Problem | Nothing beyond the line containing "There are also" is to be printed; print exactly each line from the start of the records below through that line, leaving out pictures.

** Opening Exercise materials block **

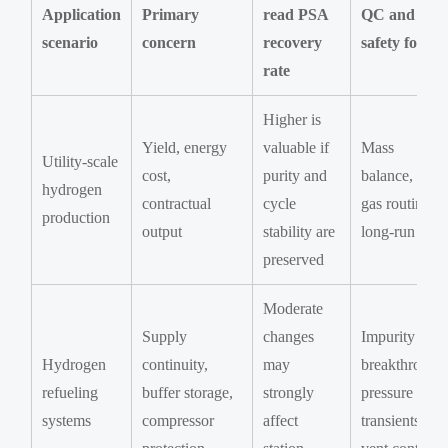
Application
Primary
read PSA
QC and
scenario
concern
recovery
safety focus
rate
Higher is
Yield, energy
valuable if
Mass
Utility-scale
cost,
purity and
balance, tail-
hydrogen
contractual
cycle
gas routing,
production
output
stability are
long-run drift
preserved
Moderate
Supply
changes
Impurity
Hydrogen
continuity,
may
breakthrough
refueling
buffer storage,
strongly
pressure
systems
compressor
affect
transients,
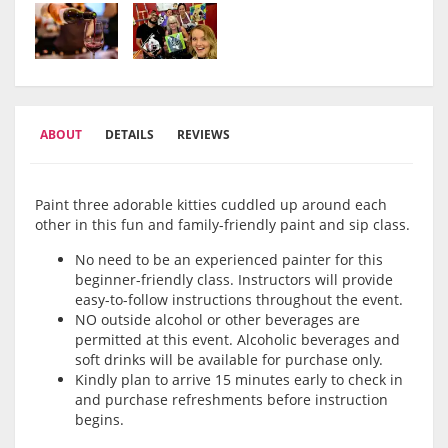
ABOUT
DETAILS
REVIEWS
Paint three adorable kitties cuddled up around each
other in this fun and family-friendly paint and sip class.
No need to be an experienced painter for this
beginner-friendly class. Instructors will provide
easy-to-follow instructions throughout the event.
NO outside alcohol or other beverages are
permitted at this event. Alcoholic beverages and
soft drinks will be available for purchase only.
Kindly plan to arrive 15 minutes early to check in
and purchase refreshments before instruction
begins.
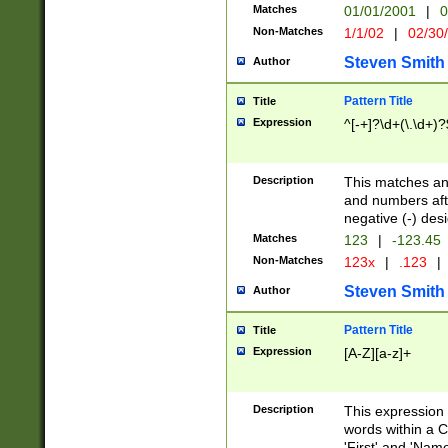
Matches
01/01/2001
|
0
Non-Matches
1/1/02
|
02/30
Steven Smith
Author
Pattern Title
Title
Expression
^[-+]?\d+(\.\d+)?
Description
This matches any
and numbers afte
negative (-) des
Matches
123
|
-123.45
Non-Matches
123x
|
.123
|
Steven Smith
Author
Pattern Title
Title
Expression
[A-Z][a-z]+
Description
This expression
words within a C
'First' and 'Name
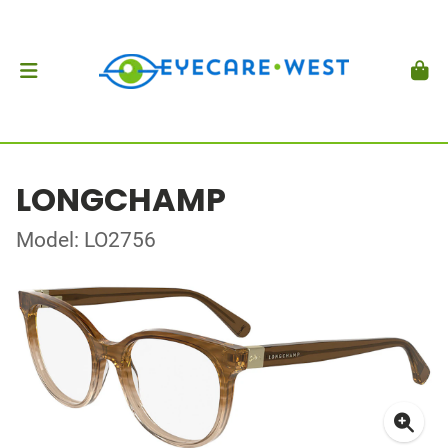
LONGCHAMP
Model: LO2756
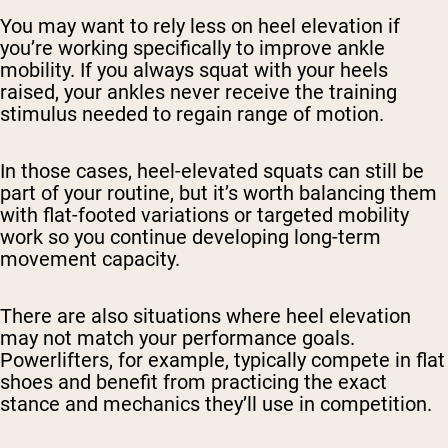
You may want to rely less on heel elevation if
you’re working specifically to improve ankle
mobility. If you always squat with your heels
raised, your ankles never receive the training
stimulus needed to regain range of motion.
In those cases, heel-elevated squats can still be
part of your routine, but it’s worth balancing them
with flat-footed variations or targeted mobility
work so you continue developing long-term
movement capacity.
There are also situations where heel elevation
may not match your performance goals.
Powerlifters, for example, typically compete in flat
shoes and benefit from practicing the exact
stance and mechanics they’ll use in competition.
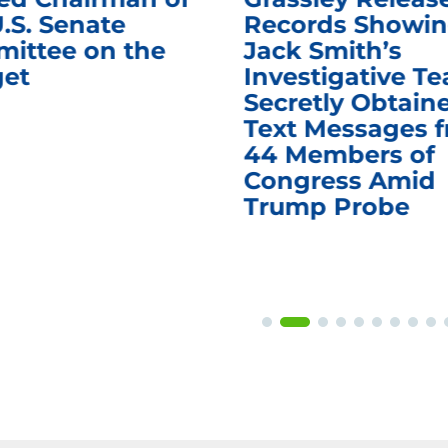
.S. Senate
Records Showi
ittee on the
Jack Smith’s
et
Investigative T
Secretly Obtain
Text Messages 
44 Members of
Congress Amid
Trump Probe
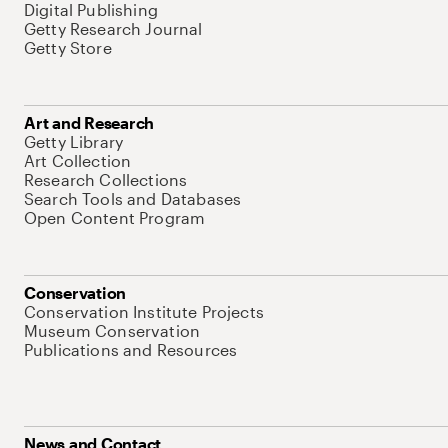
Digital Publishing
Getty Research Journal
Getty Store
Art and Research
Getty Library
Art Collection
Research Collections
Search Tools and Databases
Open Content Program
Conservation
Conservation Institute Projects
Museum Conservation
Publications and Resources
News and Contact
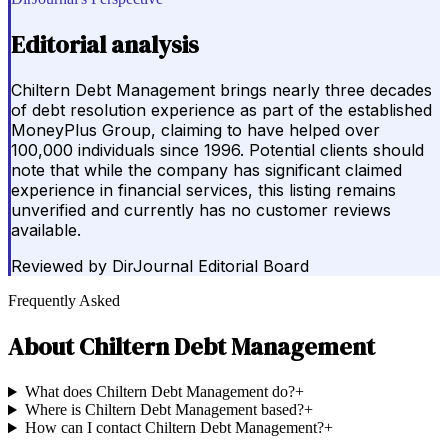
Editorial analysis
Chiltern Debt Management brings nearly three decades
of debt resolution experience as part of the established
MoneyPlus Group, claiming to have helped over
100,000 individuals since 1996. Potential clients should
note that while the company has significant claimed
experience in financial services, this listing remains
unverified and currently has no customer reviews
available.
Reviewed by
DirJournal Editorial Board
Frequently Asked
About
Chiltern Debt Management
What does Chiltern Debt Management do?
+
Where is Chiltern Debt Management based?
+
How can I contact Chiltern Debt Management?
+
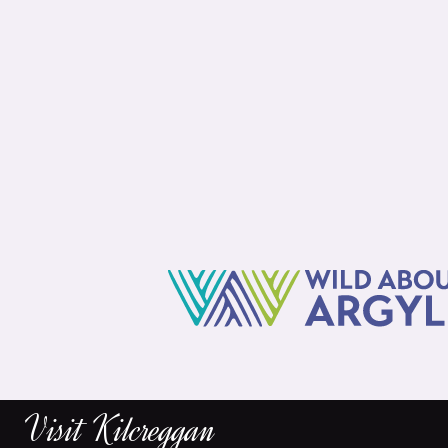
Visit Kilcreggan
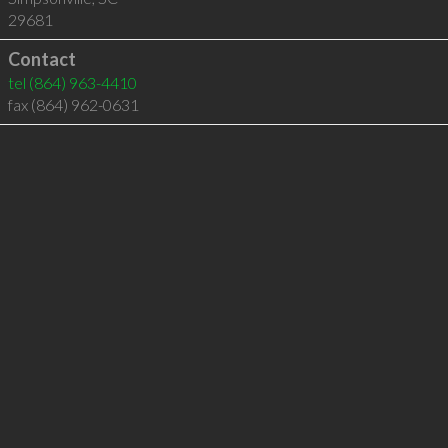
29681
Contact
tel
(864) 963-4410
fax (864) 962-0631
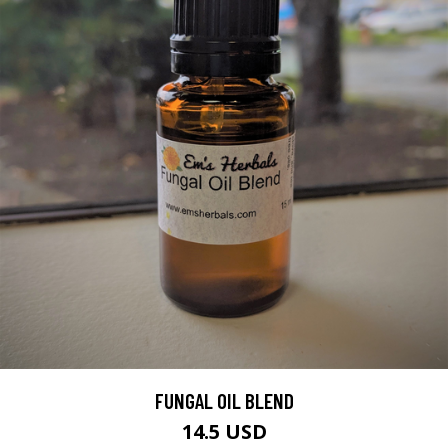
FUNGAL OIL BLEND
14.5 USD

** Closing Exercise materials block **

Written reply |
Application
Primary
read PSA
QC and
scenario
concern
recovery
safety focus
rate
Higher is
Yield, energy
valuable if
Mass
Utility-scale
cost,
purity and
balance, tail-
hydrogen
contractual
cycle
gas routing,
production
output
stability are
long-run drift
preserved
Moderate
Supply
changes
Impurity
Hydrogen
continuity,
may
breakthrough
refueling
buffer storage,
strongly
pressure
systems
compressor
affect
transients,
ABOUT
DETAILS
REVIEWS
Paint three adorable kitties cuddled up around each
other in this fun and family-friendly paint and sip class.
No need to be an experienced painter for this
beginner-friendly class. Instructors will provide
easy-to-follow instructions throughout the event.
NO outside alcohol or other beverages are
permitted at this event. Alcoholic beverages and
soft drinks will be available for purchase only.
Kindly plan to arrive 15 minutes early to check in
and purchase refreshments before instruction
begins.
Matches
01/01/2001
|
0
Non-Matches
1/1/02
|
02/30
Steven Smith
Author
Pattern Title
Title
Expression
^[-+]?\d+(\.\d+)?
Description
This matches any
and numbers afte
negative (-) des
Matches
123
|
-123.45
Non-Matches
123x
|
.123
|
Steven Smith
Author
Pattern Title
Title
Expression
[A-Z][a-z]+
Description
This expression
words within a C
'First' and 'Name
LONGCHAMP
Model: LO2756
You may want to rely less on heel elevation if
you’re working specifically to improve ankle
mobility. If you always squat with your heels
raised, your ankles never receive the training
stimulus needed to regain range of motion.
In those cases, heel-elevated squats can still be
part of your routine, but it’s worth balancing them
with flat-footed variations or targeted mobility
work so you continue developing long-term
movement capacity.
There are also situations where heel elevation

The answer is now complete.